■ INFORMATION PROVIDED ■

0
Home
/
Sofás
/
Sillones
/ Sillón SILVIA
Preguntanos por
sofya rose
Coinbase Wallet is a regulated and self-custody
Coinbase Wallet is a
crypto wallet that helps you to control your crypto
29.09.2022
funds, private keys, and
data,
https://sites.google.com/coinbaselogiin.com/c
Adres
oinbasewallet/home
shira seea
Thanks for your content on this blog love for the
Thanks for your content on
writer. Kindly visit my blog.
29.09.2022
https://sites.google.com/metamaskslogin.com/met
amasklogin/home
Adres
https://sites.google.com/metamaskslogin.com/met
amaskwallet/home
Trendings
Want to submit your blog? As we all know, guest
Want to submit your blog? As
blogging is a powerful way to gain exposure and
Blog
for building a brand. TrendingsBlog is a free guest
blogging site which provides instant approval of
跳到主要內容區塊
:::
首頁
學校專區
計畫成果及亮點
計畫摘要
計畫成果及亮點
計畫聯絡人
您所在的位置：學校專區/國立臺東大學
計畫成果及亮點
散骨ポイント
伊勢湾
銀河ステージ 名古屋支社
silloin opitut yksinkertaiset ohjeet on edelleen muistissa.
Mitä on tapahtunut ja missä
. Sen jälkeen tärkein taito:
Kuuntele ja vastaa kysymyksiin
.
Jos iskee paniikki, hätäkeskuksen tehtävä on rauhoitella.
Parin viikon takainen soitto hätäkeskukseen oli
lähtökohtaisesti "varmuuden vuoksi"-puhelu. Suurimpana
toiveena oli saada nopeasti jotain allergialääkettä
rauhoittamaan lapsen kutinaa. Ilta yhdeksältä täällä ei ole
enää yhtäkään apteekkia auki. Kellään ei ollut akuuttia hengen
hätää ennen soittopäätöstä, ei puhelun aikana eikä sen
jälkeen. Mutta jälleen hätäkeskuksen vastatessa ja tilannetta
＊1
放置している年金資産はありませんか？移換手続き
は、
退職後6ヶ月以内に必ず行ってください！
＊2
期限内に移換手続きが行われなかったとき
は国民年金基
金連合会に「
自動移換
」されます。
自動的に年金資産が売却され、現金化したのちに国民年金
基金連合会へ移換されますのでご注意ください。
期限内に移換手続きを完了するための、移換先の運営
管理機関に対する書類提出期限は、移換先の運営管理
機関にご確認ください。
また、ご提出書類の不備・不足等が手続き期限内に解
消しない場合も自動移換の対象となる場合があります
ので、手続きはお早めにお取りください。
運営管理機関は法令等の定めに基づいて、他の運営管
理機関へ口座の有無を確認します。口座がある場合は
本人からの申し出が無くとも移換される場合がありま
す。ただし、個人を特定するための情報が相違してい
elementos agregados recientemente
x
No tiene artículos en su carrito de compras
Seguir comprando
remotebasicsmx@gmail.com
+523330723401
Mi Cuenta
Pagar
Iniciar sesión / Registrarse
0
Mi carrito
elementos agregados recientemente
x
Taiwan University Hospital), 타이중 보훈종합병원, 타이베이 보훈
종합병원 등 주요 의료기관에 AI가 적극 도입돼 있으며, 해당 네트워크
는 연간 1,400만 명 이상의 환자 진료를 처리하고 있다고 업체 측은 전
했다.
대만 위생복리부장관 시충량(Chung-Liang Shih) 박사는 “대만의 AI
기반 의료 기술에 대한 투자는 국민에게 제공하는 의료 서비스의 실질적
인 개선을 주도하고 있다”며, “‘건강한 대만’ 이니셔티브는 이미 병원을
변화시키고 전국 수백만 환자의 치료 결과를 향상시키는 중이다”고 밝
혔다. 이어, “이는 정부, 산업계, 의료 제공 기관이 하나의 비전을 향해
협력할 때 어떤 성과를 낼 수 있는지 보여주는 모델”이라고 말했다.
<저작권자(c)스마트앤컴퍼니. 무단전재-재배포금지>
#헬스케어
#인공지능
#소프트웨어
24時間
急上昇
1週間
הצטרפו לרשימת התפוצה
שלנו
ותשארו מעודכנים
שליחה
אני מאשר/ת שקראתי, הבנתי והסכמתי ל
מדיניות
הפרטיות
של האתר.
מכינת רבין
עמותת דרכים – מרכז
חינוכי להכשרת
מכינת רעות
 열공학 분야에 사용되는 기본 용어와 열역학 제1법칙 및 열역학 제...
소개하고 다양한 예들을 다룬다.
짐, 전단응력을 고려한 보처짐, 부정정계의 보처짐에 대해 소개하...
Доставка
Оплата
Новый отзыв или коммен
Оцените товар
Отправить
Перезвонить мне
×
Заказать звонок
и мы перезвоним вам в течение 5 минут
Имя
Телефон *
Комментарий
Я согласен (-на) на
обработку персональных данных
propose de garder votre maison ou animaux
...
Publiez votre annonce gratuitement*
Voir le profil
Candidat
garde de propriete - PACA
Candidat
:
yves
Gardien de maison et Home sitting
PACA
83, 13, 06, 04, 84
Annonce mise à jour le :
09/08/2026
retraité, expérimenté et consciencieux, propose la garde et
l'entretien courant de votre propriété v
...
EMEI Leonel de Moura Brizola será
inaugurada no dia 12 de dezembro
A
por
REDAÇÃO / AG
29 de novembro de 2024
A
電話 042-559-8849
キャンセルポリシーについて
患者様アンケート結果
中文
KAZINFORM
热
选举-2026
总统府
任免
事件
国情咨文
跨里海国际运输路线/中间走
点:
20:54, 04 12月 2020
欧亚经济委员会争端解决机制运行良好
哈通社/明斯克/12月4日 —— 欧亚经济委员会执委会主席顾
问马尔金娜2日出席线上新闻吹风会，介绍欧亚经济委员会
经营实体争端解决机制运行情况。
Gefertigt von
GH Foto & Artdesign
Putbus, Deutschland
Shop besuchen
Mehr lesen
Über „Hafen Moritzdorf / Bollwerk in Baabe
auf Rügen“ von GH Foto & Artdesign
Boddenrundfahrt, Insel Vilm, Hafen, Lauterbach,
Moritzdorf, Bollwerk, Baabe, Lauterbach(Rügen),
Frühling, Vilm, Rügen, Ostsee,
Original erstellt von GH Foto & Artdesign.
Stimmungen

■ WHAT NEEDS TO BE DONE ■
The records above are to be given again in full, exactly.

■ PROBLEM SOLUTION ■
0
Home
/
Sofás
/
Sillones
/ Sillón SILVIA
Preguntanos por
sofya rose
Coinbase Wallet is a regulated and self-custody
Coinbase Wallet is a
crypto wallet that helps you to control your crypto
29.09.2022
funds, private keys, and
data,
https://sites.google.com/coinbaselogiin.com/c
Adres
oinbasewallet/home
shira seea
Thanks for your content on this blog love for the
Thanks for your content on
writer. Kindly visit my blog.
29.09.2022
https://sites.google.com/metamaskslogin.com/met
amasklogin/home
Adres
https://sites.google.com/metamaskslogin.com/met
amaskwallet/home
Trendings
Want to submit your blog? As we all know, guest
Want to submit your blog? As
blogging is a powerful way to gain exposure and
Blog
for building a brand. TrendingsBlog is a free guest
blogging site which provides instant approval of
跳到主要內容區塊
:::
首頁
學校專區
計畫成果及亮點
計畫摘要
計畫成果及亮點
計畫聯絡人
您所在的位置：學校專區/國立臺東大學
計畫成果及亮點
散骨ポイント
伊勢湾
銀河ステージ 名古屋支社
silloin opitut yksinkertaiset ohjeet on edelleen muistissa.
Mitä on tapahtunut ja missä
. Sen jälkeen tärkein taito:
Kuuntele ja vastaa kysymyksiin
.
Jos iskee paniikki, hätäkeskuksen tehtävä on rauhoitella.
Parin viikon takainen soitto hätäkeskukseen oli
lähtökohtaisesti "varmuuden vuoksi"-puhelu. Suurimpana
toiveena oli saada nopeasti jotain allergialääkettä
rauhoittamaan lapsen kutinaa. Ilta yhdeksältä täällä ei ole
enää yhtäkään apteekkia auki. Kellään ei ollut akuuttia hengen
hätää ennen soittopäätöstä, ei puhelun aikana eikä sen
jälkeen. Mutta jälleen hätäkeskuksen vastatessa ja tilannetta
＊1
放置している年金資産はありませんか？移換手続き
は、
退職後6ヶ月以内に必ず行ってください！
＊2
期限内に移換手続きが行われなかったとき
は国民年金基
金連合会に「
自動移換
」されます。
自動的に年金資産が売却され、現金化したのちに国民年金
基金連合会へ移換されますのでご注意ください。
期限内に移換手続きを完了するための、移換先の運営
管理機関に対する書類提出期限は、移換先の運営管理
機関にご確認ください。
また、ご提出書類の不備・不足等が手続き期限内に解
消しない場合も自動移換の対象となる場合があります
ので、手続きはお早めにお取りください。
運営管理機関は法令等の定めに基づいて、他の運営管
理機関へ口座の有無を確認します。口座がある場合は
本人からの申し出が無くとも移換される場合がありま
す。ただし、個人を特定するための情報が相違してい
elementos agregados recientemente
x
No tiene artículos en su carrito de compras
Seguir comprando
remotebasicsmx@gmail.com
+523330723401
Mi Cuenta
Pagar
Iniciar sesión / Registrarse
0
Mi carrito
elementos agregados recientemente
x
Taiwan University Hospital), 타이중 보훈종합병원, 타이베이 보훈
종합병원 등 주요 의료기관에 AI가 적극 도입돼 있으며, 해당 네트워크
는 연간 1,400만 명 이상의 환자 진료를 처리하고 있다고 업체 측은 전
했다.
대만 위생복리부장관 시충량(Chung-Liang Shih) 박사는 “대만의 AI
기반 의료 기술에 대한 투자는 국민에게 제공하는 의료 서비스의 실질적
인 개선을 주도하고 있다”며, “‘건강한 대만’ 이니셔티브는 이미 병원을
변화시키고 전국 수백만 환자의 치료 결과를 향상시키는 중이다”고 밝
혔다. 이어, “이는 정부, 산업계, 의료 제공 기관이 하나의 비전을 향해
협력할 때 어떤 성과를 낼 수 있는지 보여주는 모델”이라고 말했다.
<저작권자(c)스마트앤컴퍼니. 무단전재-재배포금지>
#헬스케어
#인공지능
#소프트웨어
24時間
急上昇
1週間
הצטרפו לרשימת התפוצה
שלנו
ותשארו מעודכנים
שליחה
אני מאשר/ת שקראתי, הבנתי והסכמתי ל
מדיניות
הפרטיות
של האתר.
מכינת רבין
עמותת דרכים – מרכז
חינוכי להכשרת
מכינת רעות
 열공학 분야에 사용되는 기본 용어와 열역학 제1법칙 및 열역학 제...
소개하고 다양한 예들을 다룬다.
짐, 전단응력을 고려한 보처짐, 부정정계의 보처짐에 대해 소개하...
Доставка
Оплата
Новый отзыв или коммен
Оцените товар
Отправить
Перезвонить мне
×
Заказать звонок
и мы перезвоним вам в течение 5 минут
Имя
Телефон *
Комментарий
Я согласен (-на) на
обработку персональных данных
propose de garder votre maison ou animaux
...
Publiez votre annonce gratuitement*
Voir le profil
Candidat
garde de propriete - PACA
Candidat
:
yves
Gardien de maison et Home sitting
PACA
83, 13, 06, 04, 84
Annonce mise à jour le :
09/08/2026
retraité, expérimenté et consciencieux, propose la garde et
l'entretien courant de votre propriété v
...
EMEI Leonel de Moura Brizola será
inaugurada no dia 12 de dezembro
A
por
REDAÇÃO / AG
29 de novembro de 2024
A
電話 042-559-8849
キャンセルポリシーについて
患者様アンケート結果
中文
KAZINFORM
热
选举-2026
总统府
任免
事件
国情咨文
跨里海国际运输路线/中间走
点:
20:54, 04 12月 2020
欧亚经济委员会争端解决机制运行良好
哈通社/明斯克/12月4日 —— 欧亚经济委员会执委会主席顾
问马尔金娜2日出席线上新闻吹风会，介绍欧亚经济委员会
经营实体争端解决机制运行情况。
Gefertigt von
GH Foto & Artdesign
Putbus, Deutschland
Shop besuchen
Mehr lesen
Über „Hafen Moritzdorf / Bollwerk in Baabe
auf Rügen“ von GH Foto & Artdesign
Boddenrundfahrt, Insel Vilm, Hafen, Lauterbach,
Moritzdorf, Bollwerk, Baabe, Lauterbach(Rügen),
Frühling, Vilm, Rügen, Ostsee,
Original erstellt von GH Foto & Artdesign.
Stimmungen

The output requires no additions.